Es bleibt sicher noch genug Zeit, sich über die Auswirkungen des Trump-Faschismus in der USA zu echauffieren. Den blanken Hass. Die Destruktivität. Das ungenierte Verherrlichen und Fördern von Gewalt.
[….] Gesellschaftlich ist für die USA aber womöglich ein anderes Dekret am folgenreichsten: Trump hat Hunderte Menschen mit sofortiger Wirkung begnadigt, die am 6. Januar 2021 das US-Kapitol gestürmt hatten. Darunter auch Anführer des Putschversuchs, die Gewalt gegen Polizisten verübt hatten, und Männer die einfach „nur“ Auschwitz-verherrlichende Hoodys getragen haben. Die Botschaft: Politische Gewalt ist schon in Ordnung! Oder ist sie vielleicht sogar der neue Mainstream?
Die Amerikaner haben mehrheitlich für eine solche Gangart ihres neuen Präsidenten gestimmt. Viele von ihnen werden gerne mit den Konsequenzen leben – der Rest der Welt wird es bis zu einem gewissen Grad lernen müssen. […..]

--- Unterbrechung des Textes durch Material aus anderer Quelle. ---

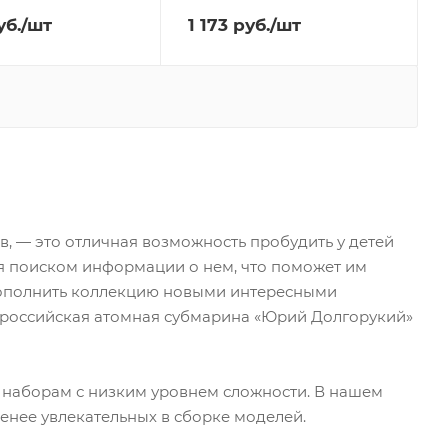
б.
/шт
1 173
руб.
/шт
, — это отличная возможность пробудить у детей
тся поиском информации о нем, что поможет им
пополнить коллекцию новыми интересными
, российская атомная субмарина «Юрий Долгорукий»
 наборам с низким уровнем сложности. В нашем
 менее увлекательных в сборке моделей.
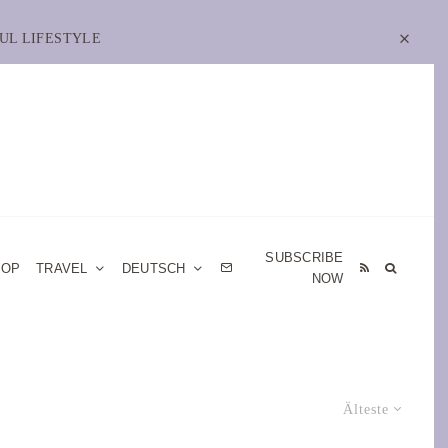
UL LIFESTYLE
SUBSCRIBE
HOP
TRAVEL
DEUTSCH
NOW
Älteste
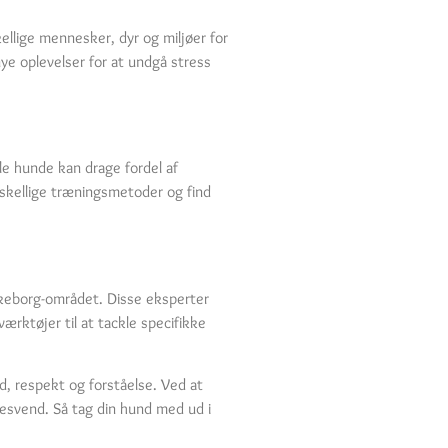
kellige mennesker, dyr og miljøer for
nye oplevelser for at undgå stress
gle hunde kan drage fordel af
skellige træningsmetoder og find
ilkeborg-området. Disse eksperter
rktøjer til at tackle specifikke
, respekt og forståelse. Ved at
lgesvend. Så tag din hund med ud i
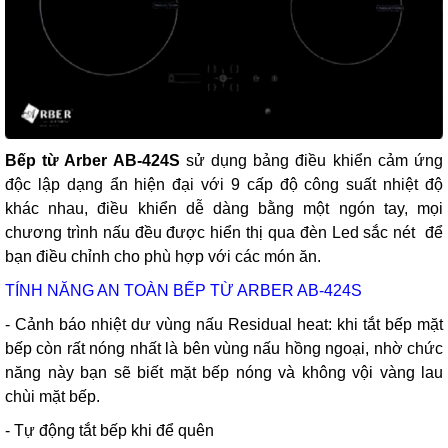
Bếp từ Arber AB-424S
sử dụng bảng điều khiển cảm ứng
độc lập dạng ẩn hiện đại với 9 cấp độ công suất nhiệt độ
khác nhau, điều khiển dễ dàng bằng một ngón tay, mọi
chương trình nấu đều được hiển thị qua đèn Led sắc nét để
bạn điều chỉnh cho phù hợp với các món ăn.
TÍNH NĂNG AN TOÀN BẾP TỪ ARBER AB-424S
- Cảnh báo nhiệt dư vùng nấu Residual heat: khi tắt bếp mặt
bếp còn rất nóng nhất là bên vùng nấu hồng ngoại, nhờ chức
năng này bạn sẽ biết mặt bếp nóng và không vội vàng lau
chùi mặt bếp.
- Tự động tắt bếp khi để quên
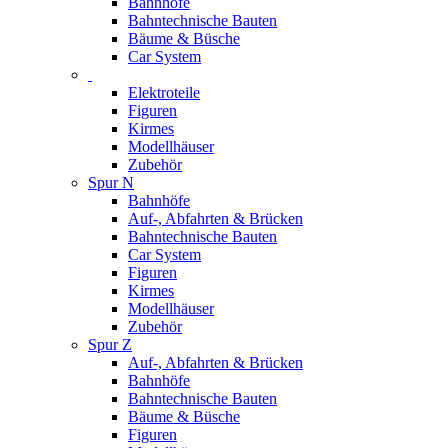
Bahnhöfe
Bahntechnische Bauten
Bäume & Büsche
Car System
Elektroteile
Figuren
Kirmes
Modellhäuser
Zubehör
Spur N
Bahnhöfe
Auf-, Abfahrten & Brücken
Bahntechnische Bauten
Car System
Figuren
Kirmes
Modellhäuser
Zubehör
Spur Z
Auf-, Abfahrten & Brücken
Bahnhöfe
Bahntechnische Bauten
Bäume & Büsche
Figuren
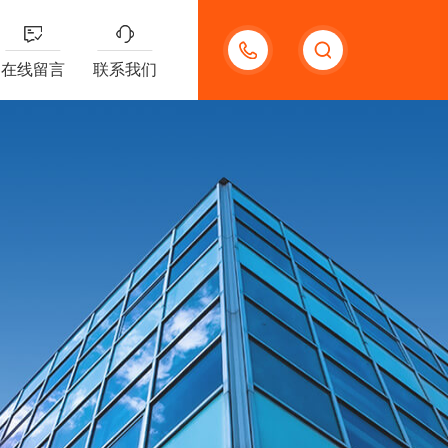
13132097161
在线留言
联系我们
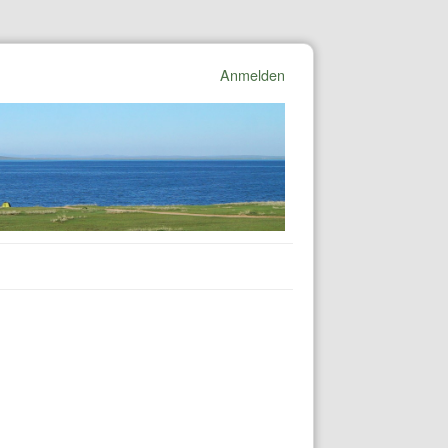
Anmelden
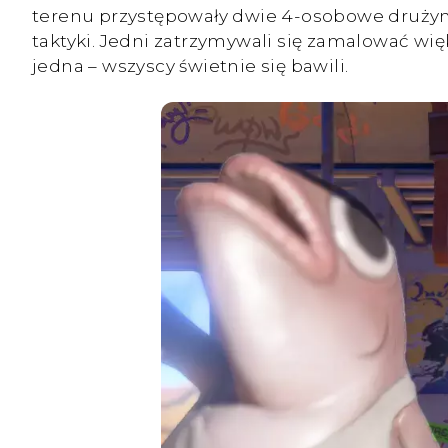
terenu przystępowały dwie 4-osobowe drużyny
taktyki. Jedni zatrzymywali się zamalować wi
jedna – wszyscy świetnie się bawili.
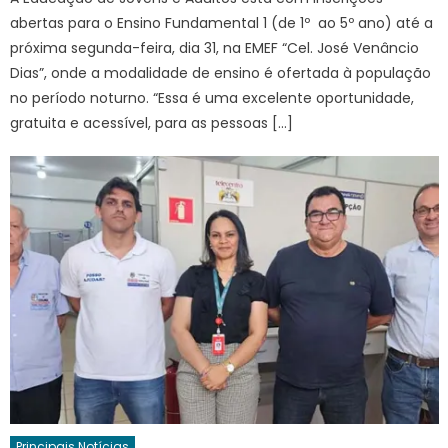
abertas para o Ensino Fundamental 1 (de 1º ao 5º ano) até a
próxima segunda-feira, dia 31, na EMEF “Cel. José Venâncio
Dias”, onde a modalidade de ensino é ofertada à população
no período noturno. “Essa é uma excelente oportunidade,
gratuita e acessível, para as pessoas […]
Principais Notícias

(Christian Burmeister, 21.01.2025)
Rund 100 Dekrete unterschrieb der orange Nazi am ersten Amtstag; eins irrer als das nächste. Zum Glück habe ich keine Enkel, denen ich eines Tages erklären müsste, wie es dazu kommen konnte. Falls es überhaupt noch ein „eines Tages“ gibt! Der globale Durchmarsch der Faschisten und Autokraten, die Absage an Friedenbemühungen und Klimaschutz, läutet eher die finale Phase des Homo Sapiens auf diesem Planeten ein. Es sieht nach Apokalypse und einem Neustart der Erden-Fauna mit Mikroben und Bakterien aus.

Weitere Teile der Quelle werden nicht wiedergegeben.